**PROBLEM TO SOLVE:**
The answer must repeat every record exactly, with all pictures omitted.

**INFORMATION GIVEN:**
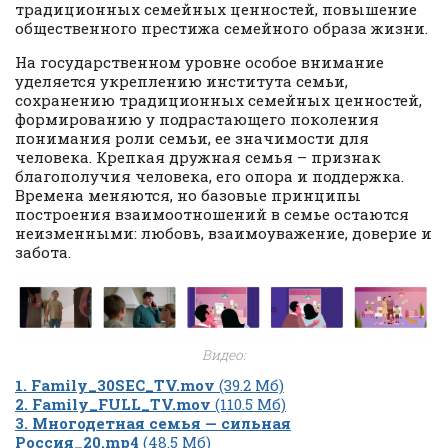
традиционных семейных ценностей, повышение
общественного престижа семейного образа жизни.
На государственном уровне особое внимание
уделяется укреплению института семьи,
сохранению традиционных семейных ценностей,
формированию у подрастающего поколения
понимания роли семьи, ее значимости для
человека. Крепкая дружная семья – признак
благополучия человека, его опора и поддержка.
Времена меняются, но базовые принципы
построения взаимоотношений в семье остаются
неизменными: любовь, взаимоуважение, доверие и
забота.
Видео:
1. Family_30SEC_TV.mov
(39.2 Мб)
2. Family_FULL_TV.mov
(110.5 Мб)
3. Многодетная семья — сильная
Россия_20.mp4
(48.5 Мб)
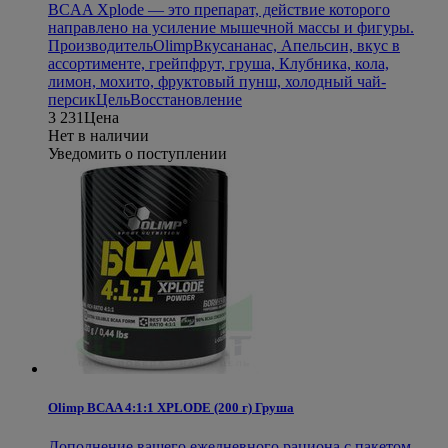
BCAA Xplode — это препарат, действие которого
направлено на усиление мышечной массы и фигуры.
Производитель
Olimp
Вкус
ананас, Апельсин, вкус в
ассортименте, грейпфрут, груша, Клубника, кола,
лимон, мохито, фруктовый пунш, холодный чай-
персик
Цель
Восстановление
3 231
Цена
Нет в наличии
Уведомить о поступлении
Olimp BCAA 4:1:1 XPLODE (200 г) Груша
Дополнение вашего ежедневного рациона с пакетом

**SOLVED PROBLEM:**
традиционных семейных ценностей, повышение
общественного престижа семейного образа жизни.
На государственном уровне особое внимание
уделяется укреплению института семьи,
сохранению традиционных семейных ценностей,
формированию у подрастающего поколения
понимания роли семьи, ее значимости для
человека. Крепкая дружная семья – признак
благополучия человека, его опора и поддержка.
Времена меняются, но базовые принципы
построения взаимоотношений в семье остаются
неизменными: любовь, взаимоуважение, доверие и
забота.
Видео:
1. Family_30SEC_TV.mov
(39.2 Мб)
2. Family_FULL_TV.mov
(110.5 Мб)
3. Многодетная семья — сильная
Россия_20.mp4
(48.5 Мб)
BCAA Xplode — это препарат, действие которого
направлено на усиление мышечной массы и фигуры.
Производитель
Olimp
Вкус
ананас, Апельсин, вкус в
ассортименте, грейпфрут, груша, Клубника, кола,
лимон, мохито, фруктовый пунш, холодный чай-
персик
Цель
Восстановление
3 231
Цена
Нет в наличии
Уведомить о поступлении
Olimp BCAA 4:1:1 XPLODE (200 г) Груша
Дополнение вашего ежедневного рациона с пакетом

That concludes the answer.